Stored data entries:

%%

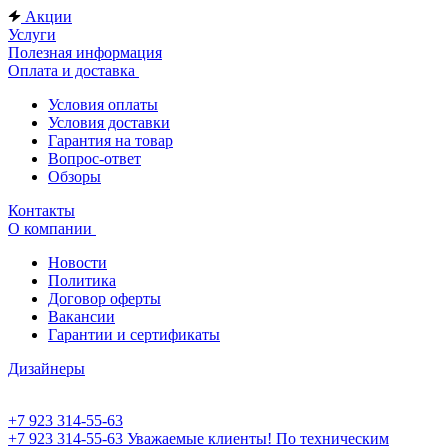
Акции
Услуги
Полезная информация
Оплата и доставка
Условия оплаты
Условия доставки
Гарантия на товар
Вопрос-ответ
Обзоры
Контакты
О компании
Новости
Политика
Договор оферты
Вакансии
Гарантии и сертификаты
Дизайнеры
+7 923 314-55-63
+7 923 314-55-63
Уважаемые клиенты! По техническим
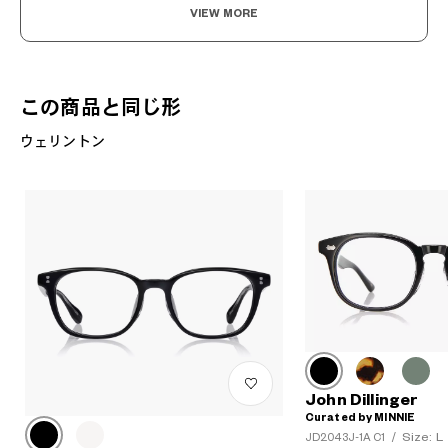
VIEW MORE
この商品と同じ形
ウェリントン
John Dillinger
Curated by MINNIE
Size: L
JD2043J-1A C1
/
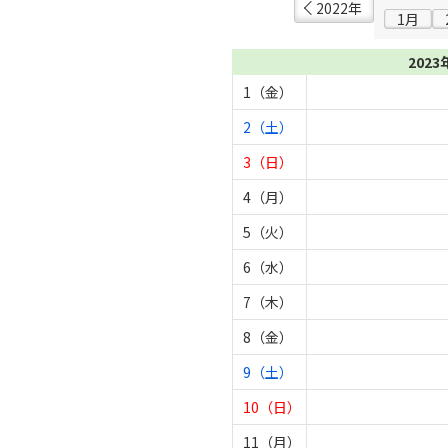
2022年
1月
2023
1（金）
2（土）
3（日）
4（月）
5（火）
6（水）
7（木）
8（金）
9（土）
10（日）
11（月）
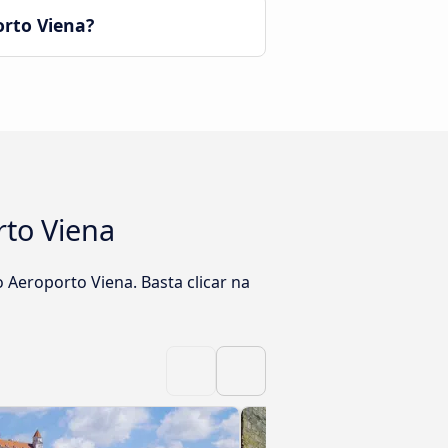
orto Viena?
rto Viena
 Aeroporto Viena. Basta clicar na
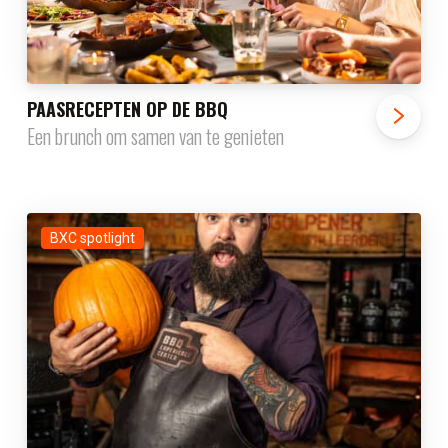
PAASRECEPTEN OP DE BBQ
Een brunch om samen van te genieten
BXC spotlight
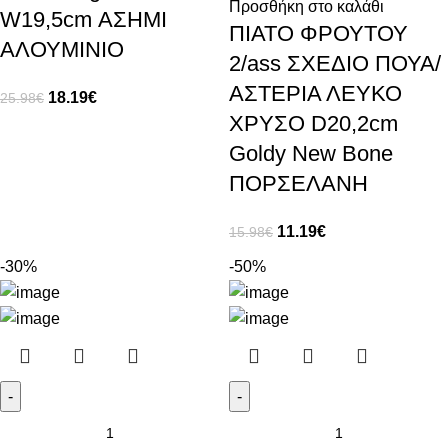
Προσθήκη στο καλάθι
W19,5cm ΑΣΗΜΙ
ΠΙΑΤΟ ΦΡΟΥΤΟΥ
ΑΛΟΥΜΙΝΙΟ
2/ass ΣΧΕΔΙΟ ΠΟΥΑ/
ΑΣΤΕΡΙΑ ΛΕΥΚΟ
18.19
€
25.98
€
ΧΡΥΣΟ D20,2cm
Goldy New Bone
ΠΟΡΣΕΛΑΝΗ
11.19
€
15.98
€
-30%
-50%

%%

• _Action item_: Answer with one number, namely how many lines in the records contain the string "Viena".

• _Written response_: 3